New poster to announce the project in Januária

This week, Januária's schools and colleges will receive this poster. It invites students to subscribe at the Friends of Januária project, which will take place in September and October, at Olegário Maciel Public School. It says: “Learn journalism skills and how to use digital tools that help to monitor what happens in your town – for example, how public resources are being spent”. To subscribe, the student must be studying at the last semester of High School or he must have graduated between 2008 and 2010. We already sent 120 of these posters to 10 schools and asked them to put them up at their classrooms. Subscriptions can be done until 19/08 at our new blog (in Portuguese): http://amigosdejanuaria.wordpress.com.

“Corruption kills people and death is forever”

Some people asked us to publish an interview with the local project coordinator, Fábio Oliva, who is an investigative journalist, active blogger (http://blogdofabiooliva.blogspot.com/) and founder of the Friends of Januária Association (Asajan). Asajan has been fighting corruption and monitoring public expenditures in Januária for seven years. Since then, the association has investigated corrupt politicians and, as a result, many mayors were driven from office due to wrongdoings in public administration. Oliva thinks Friends of Januária Citizen Media project will show to the youth of Januária how important it is to monitor the town's administration. Besides, says Fabio, the project can give them the opportunity to become citizen reporters, which will give voice to people from Januária. We made a long interview with Fábio, which we will publish in 3 or 4 posts. We also made a short video with him! Stay tuned! See below the first part of the interview:


How did the interest in monitoring public administration start?

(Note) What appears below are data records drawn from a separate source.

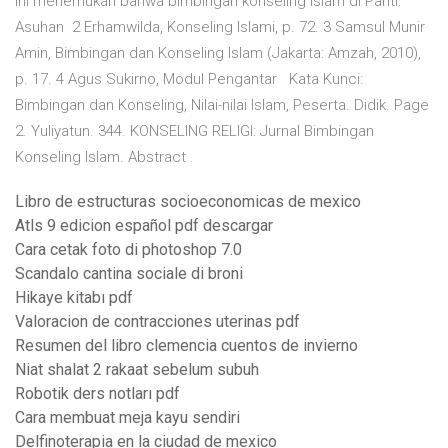
ini menemukan bahwa bimbingan konseling Islam di Panti.
Asuhan 2 Erhamwilda, Konseling Islami, p. 72. 3 Samsul Munir
Amin, Bimbingan dan Konseling Islam (Jakarta: Amzah, 2010),
p. 17. 4 Agus Sukirno, Modul Pengantar Kata Kunci:
Bimbingan dan Konseling, Nilai-nilai Islam, Peserta. Didik. Page
2. Yuliyatun. 344. KONSELING RELIGI: Jurnal Bimbingan
Konseling Islam. Abstract .
Libro de estructuras socioeconomicas de mexico
Atls 9 edicion español pdf descargar
Cara cetak foto di photoshop 7.0
Scandalo cantina sociale di broni
Hikaye kitabı pdf
Valoracion de contracciones uterinas pdf
Resumen del libro clemencia cuentos de invierno
Niat shalat 2 rakaat sebelum subuh
Robotik ders notları pdf
Cara membuat meja kayu sendiri
Delfinoterapia en la ciudad de mexico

I was born in Januária and have always heard my parents and also my grandparents speaking about the problems faced by the town, which hadn't been growing, hadn't been developing. At that time, the re were many people who made up reasons for the underdevelopment of Januária. They used to say that the town would not develop because the road to Montes Claros [the biggest town in the region] was not paved and, besides, that there was no paved road because there was no development. Well, the pavement was completed. And Januária continued unchanged. Further, these people started to make up other excuses: Januária would not grow because there was no bridge crossing the São Francisco river [the most important river at the Northeast part of Brazil] and, besides, there were no bridge because there was no development. Well, the bridge was completed, and Januária did not grow.

I grew up hearing these kind of excuses. I moved to Montes Claros – and so did thousands of young people from Januária – because there were no opportunities in the town. Then, something happened to my father. He had a heart attack and died inside an ambulance, which ran out of fuel in the middle of the road to Montes Claros [Januária hospital could not look after him and, then, he had to be removed to the biggest town nearby]. The only cause for this reality – backwardness, underdevelopment, lack of medicine and doctors, an inadequate hospital – is corruption. I myself suffered from a problem that was caused by corruption.

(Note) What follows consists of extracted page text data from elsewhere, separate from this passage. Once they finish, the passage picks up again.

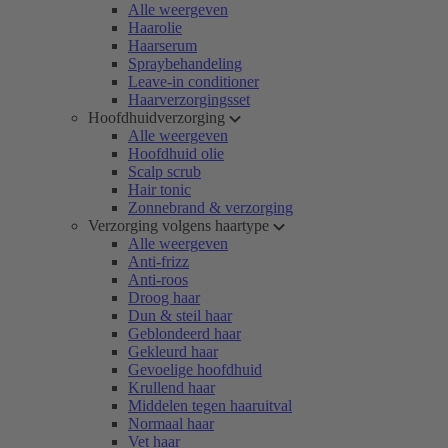
Alle weergeven
Haarolie
Haarserum
Spraybehandeling
Leave-in conditioner
Haarverzorgingsset
Hoofdhuidverzorging
Alle weergeven
Hoofdhuid olie
Scalp scrub
Hair tonic
Zonnebrand & verzorging
Verzorging volgens haartype
Alle weergeven
Anti-frizz
Anti-roos
Droog haar
Dun & steil haar
Geblondeerd haar
Gekleurd haar
Gevoelige hoofdhuid
Krullend haar
Middelen tegen haaruitval
Normaal haar
Vet haar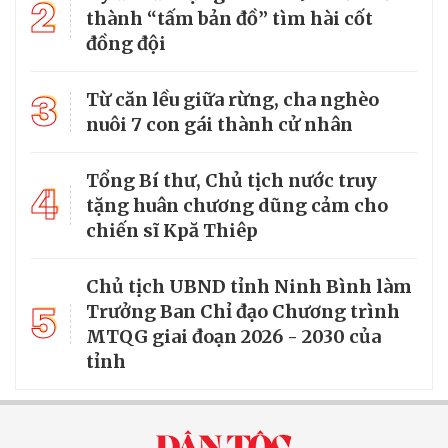
2
thành “tấm bản đồ” tìm hài cốt
đồng đội
3
Từ căn lều giữa rừng, cha nghèo
nuôi 7 con gái thành cử nhân
Tổng Bí thư, Chủ tịch nước truy
4
tặng huân chương dũng cảm cho
chiến sĩ Kpă Thiêp
Chủ tịch UBND tỉnh Ninh Bình làm
5
Trưởng Ban Chỉ đạo Chương trình
MTQG giai đoạn 2026 - 2030 của
tỉnh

How exactly does corruption affect peoples life in Januária?

Incredible though it may seem, corrupt politicians prefer to withdraw money from the most important areas: health and education. I use to say that the thermometer of corruption in most of Brazilian towns is the quality of the food provided to children at school. In towns where corruption is a big problem, the school lunch is garbage. When the school lunch is good, you can be certain that corruption is less. This has two different impacts: long term and the short term. The short term impact is that people die because of corruption, as my father died. They arrive at the hospital and there are no gloves to undertake medical procedures, there are no syringes, there is no medicine, there is no doctor (because they do not want to work if they do not get paid).

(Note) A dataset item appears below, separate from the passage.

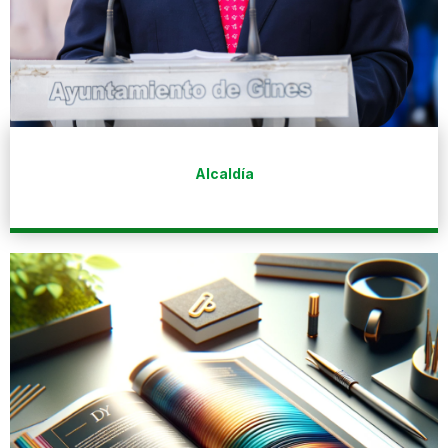
Alcaldía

The long term impact happens when money is embezzled from education and you cannot offer children good nutricion when they are at school and you can not offer them goo d course materials, like books. The lack of good education generates a problem in the future: the lack of civic consciousness and lack of a concept of civic rights in youth and adults. And that is exactly what the corrupt politician wants. The fewer people to fight corruption the better for him. These kinds of impacts (the short term and the long term) are not accounted by politicians in their illegal bank accounts. Neither can authorities count them. State attorneys only count the amount of money that has been embezzled, they do not count how many people die because of the embezzlement of public funds. That is a very important calculation.


Was it after your father's death that you decided to create Asajan?

Actually, a second problem happened with my nephew. Once, my brother, who is parent of the child, called me very upset. He said: you help so many people, you do a lot of good things in Montes Claros – I had always been connected with social projects and I work as a journalist since I was 18 years old – but you do nothing for Januária. Then, I told him: the problem in Januária is that people don't have courage to fight against corruption. However, if you succeed in bringing together between 8 and 10 people who want to do it, I will come back to Januária and we will create a NGO to fight corruption.

In fact, my brother got his hands dirty and brought together a group of people. So I searched the Internet for information about fighting against corruption. The first site I came across was Amarribo's [Friends of Ribeirão Bonito Association, the first NGO in Brazil to dismiss a corrupt mayor from the town's administration]. Amarribo gave us all the support we needed to start Asajan. They explained to us how to create a statute and other bureaucratic procedures. Two weeks later, we came together in Januária to create the first NGO to fight corruption on Northern Minas Gerais [one of the poorest regions in Brazil].